賛美歌の三九九番で繰り返しうたわれますように、「天のちからにいやしえない悲しみは地にはあらじ」、神にいやし得ない悲しみはないということに気づくことであります。悲しみを自分でなんとかしようとするのではなく、その悲しみを神にいやしてもらうとする、慰めていただこうとする、そのことが大切なのではないか。
神の御心に適った悲しみは、神に思いを向かわせ、救いに至る悔い改めに導くのであります。

外に出て激しく泣いたペテロは、いつ、その悲しみをいやされ、救いに至る悔い改めに導かれたのでしょか。
 復活の主イエスが、ペテロに対して「ヨハネの子シモン、お前はこの人たち以上にわたしを愛するか」と三度にわたって問い、そのたびにペテロはもうこの時は、「はい、わたしはこの人達以上にあなたを愛します」とは答えることができないで、ただ「わたしがあなたを愛していることはあなたがご存じです」と答えたのです。三度目に同じことをイエスから言われたときに、ペテロは非常に悲しくなって「主よ、あなたはなにもかもご存じてす。わたしがあなたを愛していることをあなたはよく知っておられます」と答えたのです。

自分の愛の足りなさはもう自分ではよくわっている、しかしそれでもわたしはあなたを愛しています、愛したいのです、とペテロは答えたのであります。
 そのとき、主イエスはなんといわれたか、「わたしの羊を世話しなさい、わたしの羊を飼いなさい」といわれたのであります。

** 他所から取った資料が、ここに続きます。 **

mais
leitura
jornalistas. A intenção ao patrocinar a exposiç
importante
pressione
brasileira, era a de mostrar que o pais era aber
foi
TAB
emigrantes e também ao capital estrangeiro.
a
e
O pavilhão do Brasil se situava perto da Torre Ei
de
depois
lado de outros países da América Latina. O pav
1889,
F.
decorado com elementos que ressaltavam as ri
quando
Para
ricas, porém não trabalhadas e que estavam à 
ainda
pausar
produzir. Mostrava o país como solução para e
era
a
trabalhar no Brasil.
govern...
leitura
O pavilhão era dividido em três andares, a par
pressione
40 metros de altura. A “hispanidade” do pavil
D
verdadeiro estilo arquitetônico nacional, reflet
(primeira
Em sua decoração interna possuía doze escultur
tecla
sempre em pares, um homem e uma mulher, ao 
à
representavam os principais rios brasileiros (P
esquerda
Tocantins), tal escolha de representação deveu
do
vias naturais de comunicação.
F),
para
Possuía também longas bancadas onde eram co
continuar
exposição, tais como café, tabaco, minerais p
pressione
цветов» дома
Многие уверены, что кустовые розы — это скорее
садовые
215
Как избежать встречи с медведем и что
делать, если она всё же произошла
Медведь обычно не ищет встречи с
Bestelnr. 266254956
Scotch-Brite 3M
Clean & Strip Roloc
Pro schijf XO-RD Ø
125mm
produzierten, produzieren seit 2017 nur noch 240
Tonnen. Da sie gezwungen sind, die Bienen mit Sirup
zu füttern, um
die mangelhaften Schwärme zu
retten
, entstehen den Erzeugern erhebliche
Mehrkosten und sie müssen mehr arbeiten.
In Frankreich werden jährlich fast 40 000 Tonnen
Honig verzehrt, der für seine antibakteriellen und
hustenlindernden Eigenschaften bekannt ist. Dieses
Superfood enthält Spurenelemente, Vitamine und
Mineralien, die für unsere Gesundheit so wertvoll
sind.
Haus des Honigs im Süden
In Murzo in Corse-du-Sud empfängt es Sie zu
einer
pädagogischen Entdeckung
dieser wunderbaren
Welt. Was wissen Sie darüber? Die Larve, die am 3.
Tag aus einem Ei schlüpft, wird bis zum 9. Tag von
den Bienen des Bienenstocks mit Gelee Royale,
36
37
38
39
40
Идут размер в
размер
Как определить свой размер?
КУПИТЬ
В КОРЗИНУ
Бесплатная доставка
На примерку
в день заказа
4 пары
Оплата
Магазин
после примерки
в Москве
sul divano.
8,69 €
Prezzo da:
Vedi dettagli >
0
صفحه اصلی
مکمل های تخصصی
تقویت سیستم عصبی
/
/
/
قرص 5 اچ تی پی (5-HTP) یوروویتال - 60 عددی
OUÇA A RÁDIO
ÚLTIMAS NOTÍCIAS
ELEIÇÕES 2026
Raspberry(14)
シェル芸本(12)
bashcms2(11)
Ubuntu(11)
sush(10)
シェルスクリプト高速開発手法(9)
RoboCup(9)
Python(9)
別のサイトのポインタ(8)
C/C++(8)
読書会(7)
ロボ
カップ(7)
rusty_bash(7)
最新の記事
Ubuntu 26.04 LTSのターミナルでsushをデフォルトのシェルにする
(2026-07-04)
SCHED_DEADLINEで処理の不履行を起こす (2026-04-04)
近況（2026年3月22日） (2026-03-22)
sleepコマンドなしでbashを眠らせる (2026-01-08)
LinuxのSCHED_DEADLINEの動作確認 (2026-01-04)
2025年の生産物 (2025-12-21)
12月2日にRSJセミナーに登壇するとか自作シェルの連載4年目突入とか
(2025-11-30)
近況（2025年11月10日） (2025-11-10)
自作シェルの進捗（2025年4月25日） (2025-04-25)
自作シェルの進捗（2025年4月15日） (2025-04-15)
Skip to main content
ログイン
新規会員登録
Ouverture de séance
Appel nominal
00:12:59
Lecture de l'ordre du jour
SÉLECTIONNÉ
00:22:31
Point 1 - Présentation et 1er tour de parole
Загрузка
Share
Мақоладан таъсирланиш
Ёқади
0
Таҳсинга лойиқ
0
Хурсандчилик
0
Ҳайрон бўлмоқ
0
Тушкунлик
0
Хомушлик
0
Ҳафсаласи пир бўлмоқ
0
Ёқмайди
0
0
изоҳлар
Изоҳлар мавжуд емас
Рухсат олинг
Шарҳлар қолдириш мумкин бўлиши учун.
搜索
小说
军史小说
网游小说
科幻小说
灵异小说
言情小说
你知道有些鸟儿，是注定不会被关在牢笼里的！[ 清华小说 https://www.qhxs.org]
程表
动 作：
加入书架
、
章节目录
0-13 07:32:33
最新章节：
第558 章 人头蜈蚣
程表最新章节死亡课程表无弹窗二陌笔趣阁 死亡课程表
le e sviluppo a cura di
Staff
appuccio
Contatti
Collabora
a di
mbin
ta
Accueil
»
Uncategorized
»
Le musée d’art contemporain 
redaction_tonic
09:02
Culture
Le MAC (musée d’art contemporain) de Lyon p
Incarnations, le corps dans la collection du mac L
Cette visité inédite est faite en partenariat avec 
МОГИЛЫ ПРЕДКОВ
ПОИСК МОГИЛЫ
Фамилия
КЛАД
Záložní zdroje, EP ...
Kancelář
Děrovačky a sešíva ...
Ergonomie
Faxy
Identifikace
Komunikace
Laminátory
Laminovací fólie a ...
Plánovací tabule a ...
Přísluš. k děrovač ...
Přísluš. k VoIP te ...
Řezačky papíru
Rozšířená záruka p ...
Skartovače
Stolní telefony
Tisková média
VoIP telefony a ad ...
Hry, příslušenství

 つまり、人を愛しなさい、といわれたのです。私たちが人を愛することができるようになったとき、それはなにも多くの人を愛せなくてもいいのです、なにもすべての人を愛する慈悲深い人間にならなくてもいいのです。たったひとりの人でもいい、たったひとりでも、その人を愛せるようになったときに、私たちははじめてただ自分だけを愛そうとする自分に対するこだわりから解放されて、救われるのではないでしょうか。私たちが人を愛することができたときに、悲しみが喜びに変えられて、救われるのではないでしょうか。

 ペテロは、イエスの言葉を思いだして、外に出て激しく泣いたペテロは、このようにして、悔いのない救いに至る悔い改めに導かれたのであります。